Monday, October 24, 2016

Special Education, Sin, Confession.

I am sick with the flu right now.   I would love to go one year without getting sick.   I suppose lots of people would love that.
I've been on administrative leave from my my school since Thursday afternoon. One of my students who suffers from depression and oppositional-defiant disorder disrupted my classroom when I tried to get him to put away his cell phone. I thought he was going to attack me so to keep him from doing that and getting into horrible trouble I quickly moved away from him. He'll never know I protected him from having teacher assault on his record. I hope his next teacher can help him learn. Yes, his next teacher. I am not going to be at that school anymore. All my ED students freaked out. One threw a desk. several were crying. They were all extremely upset. A police officer had to come to the classroom and get me out safely. I'm meeting tomorrow with the Associate Superintendent about working at a different school. I am hoping for a history classroom and not another ED classroom. That was too hard.

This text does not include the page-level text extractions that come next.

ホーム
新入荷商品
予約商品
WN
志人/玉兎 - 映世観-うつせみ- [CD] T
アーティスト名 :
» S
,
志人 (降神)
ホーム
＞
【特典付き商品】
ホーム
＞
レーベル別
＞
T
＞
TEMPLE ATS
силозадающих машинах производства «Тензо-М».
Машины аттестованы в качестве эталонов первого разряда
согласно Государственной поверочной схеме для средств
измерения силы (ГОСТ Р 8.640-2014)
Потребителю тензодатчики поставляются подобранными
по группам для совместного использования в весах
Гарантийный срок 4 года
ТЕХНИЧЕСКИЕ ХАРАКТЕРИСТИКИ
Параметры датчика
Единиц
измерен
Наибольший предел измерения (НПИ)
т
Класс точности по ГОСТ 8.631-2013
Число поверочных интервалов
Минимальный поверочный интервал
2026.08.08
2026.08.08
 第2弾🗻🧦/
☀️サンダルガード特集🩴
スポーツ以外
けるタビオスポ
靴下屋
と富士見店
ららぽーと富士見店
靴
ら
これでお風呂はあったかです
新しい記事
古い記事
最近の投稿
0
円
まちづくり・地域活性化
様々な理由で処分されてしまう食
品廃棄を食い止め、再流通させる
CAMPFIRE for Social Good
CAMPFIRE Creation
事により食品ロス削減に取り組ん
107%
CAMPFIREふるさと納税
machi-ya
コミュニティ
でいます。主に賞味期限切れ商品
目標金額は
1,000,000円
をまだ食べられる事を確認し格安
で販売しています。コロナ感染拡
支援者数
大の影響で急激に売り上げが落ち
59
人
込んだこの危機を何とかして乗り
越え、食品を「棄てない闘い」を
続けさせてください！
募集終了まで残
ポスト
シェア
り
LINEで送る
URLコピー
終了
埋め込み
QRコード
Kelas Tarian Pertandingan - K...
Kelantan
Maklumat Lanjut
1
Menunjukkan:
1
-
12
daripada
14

About 4 A few weeks ago my truck got towed for being in one place for too long. (My car is broken down and needs a new engine, too.) It was broken down and I didn't have the money to get it fixed. Now I am living with a woman who would marry me but for some legal obstacles remaining from her previous marriage. It is not a good situation. Being a Christian and living in the world is not easy. I think this is why we pray for God to keep us from temptation. I have to get my life straightened out somehow. I haven't been able to go to Communion since Pascha 2016. I could go to Confession but I have read the Psalms. I know what what the Prophet King David said. I can not Confess sins and seek forgiveness when I know I am going to commit them again that very day. I need to figure out a way to marry her sacramentally without marrying her according to the laws of California. My bishop won't allow it. I heard Fr. Patrick Reardon in Chicago will but he is in Chicago and I am in San Jose. I have to do something fast. I feel my heart withering.